第1章 第3部 第25話

 しかし反応が無い。

 ただ、取り囲まれた観客席の中央に設置されている、石造りの闘技場の上には、後ろ手に縛られ、猿ぐつわをされている、囲炉裏の姿があるだけだった。

 「囲炉裏!」

 「んー!んー!」

 囲炉裏が晃平達の登場で、懸命に訴えかけるが、足も縛られており、その場から動けずにただ唸っている。

 彼女の無事を確認した晃平が、飛び出そうとした瞬間、蛇草が彼の前に腕を出し、その進路を阻む。

 勿論意地悪などではなく、むやみに飛び出すなと言う親心のようなものである。

 だが、鋭児は、そんな蛇草の腕が自分にも出る前に、彼女の横をするりと抜けるように、一歩踏み出す。

 「何のつもりっすか?この前の喧嘩の続きっすか?」

 鋭児は、特に睨む様子も無く、少しうんざりとした表情をしながら、周囲の気配を探りながら声を張る。

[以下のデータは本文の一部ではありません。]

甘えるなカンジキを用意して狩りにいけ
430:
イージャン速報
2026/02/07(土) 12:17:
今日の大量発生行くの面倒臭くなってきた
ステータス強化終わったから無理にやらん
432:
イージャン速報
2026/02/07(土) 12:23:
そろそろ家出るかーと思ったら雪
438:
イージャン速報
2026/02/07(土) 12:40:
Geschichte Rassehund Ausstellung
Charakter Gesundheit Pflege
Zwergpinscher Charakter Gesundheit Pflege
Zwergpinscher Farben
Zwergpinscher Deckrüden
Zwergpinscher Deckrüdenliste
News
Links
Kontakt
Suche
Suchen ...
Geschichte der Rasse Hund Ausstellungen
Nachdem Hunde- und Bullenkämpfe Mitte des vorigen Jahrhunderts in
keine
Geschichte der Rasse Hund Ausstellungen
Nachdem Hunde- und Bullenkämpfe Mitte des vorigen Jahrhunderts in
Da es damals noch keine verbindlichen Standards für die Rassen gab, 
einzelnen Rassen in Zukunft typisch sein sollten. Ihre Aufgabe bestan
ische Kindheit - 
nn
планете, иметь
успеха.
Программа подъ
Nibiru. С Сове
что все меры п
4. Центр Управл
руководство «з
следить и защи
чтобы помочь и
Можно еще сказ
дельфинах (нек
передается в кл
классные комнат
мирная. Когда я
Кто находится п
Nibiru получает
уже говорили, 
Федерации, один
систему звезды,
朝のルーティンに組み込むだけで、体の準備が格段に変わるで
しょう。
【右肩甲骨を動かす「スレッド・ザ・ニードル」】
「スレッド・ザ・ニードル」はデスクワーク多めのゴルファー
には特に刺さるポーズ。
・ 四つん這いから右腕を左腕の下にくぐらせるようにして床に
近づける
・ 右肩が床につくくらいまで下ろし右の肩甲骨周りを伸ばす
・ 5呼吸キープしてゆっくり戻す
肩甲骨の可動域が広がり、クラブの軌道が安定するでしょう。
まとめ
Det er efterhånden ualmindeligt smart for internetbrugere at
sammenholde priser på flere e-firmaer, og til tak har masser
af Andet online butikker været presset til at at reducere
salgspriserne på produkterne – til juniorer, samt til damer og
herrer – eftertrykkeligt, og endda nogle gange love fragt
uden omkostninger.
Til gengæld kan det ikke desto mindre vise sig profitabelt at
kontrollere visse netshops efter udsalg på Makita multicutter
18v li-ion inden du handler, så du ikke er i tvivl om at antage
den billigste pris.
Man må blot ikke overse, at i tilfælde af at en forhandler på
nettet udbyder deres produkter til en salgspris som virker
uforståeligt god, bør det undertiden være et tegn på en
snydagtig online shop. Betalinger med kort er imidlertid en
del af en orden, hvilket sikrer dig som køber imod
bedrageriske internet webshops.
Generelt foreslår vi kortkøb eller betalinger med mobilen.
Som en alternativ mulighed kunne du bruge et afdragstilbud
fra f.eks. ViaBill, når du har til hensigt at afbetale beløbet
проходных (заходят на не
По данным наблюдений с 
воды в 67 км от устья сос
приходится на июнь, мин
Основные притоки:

 何を言っているのか?と思ったのは、蛇草ならず晃平も、であった。

 「あのメアド。まんまじゃないっすか。つか俺の携帯に登録されてるやつじゃないっすか」

 鋭児が、そこまで言うと、反対側の扉が開き、一人のたくましい男性が姿を現す。

 しかし、薄暗い陰に隠れていた時間も僅かで、彼はそれ以上もったいぶる様子も無く、照明の届く場所に、姿を等和すのであった。

 「フィフティン・レッド・ウォール。十五枚の赤い壁、吾壁重吾の捩りだよ」

 そう言って晃平の方を向く鋭児だった。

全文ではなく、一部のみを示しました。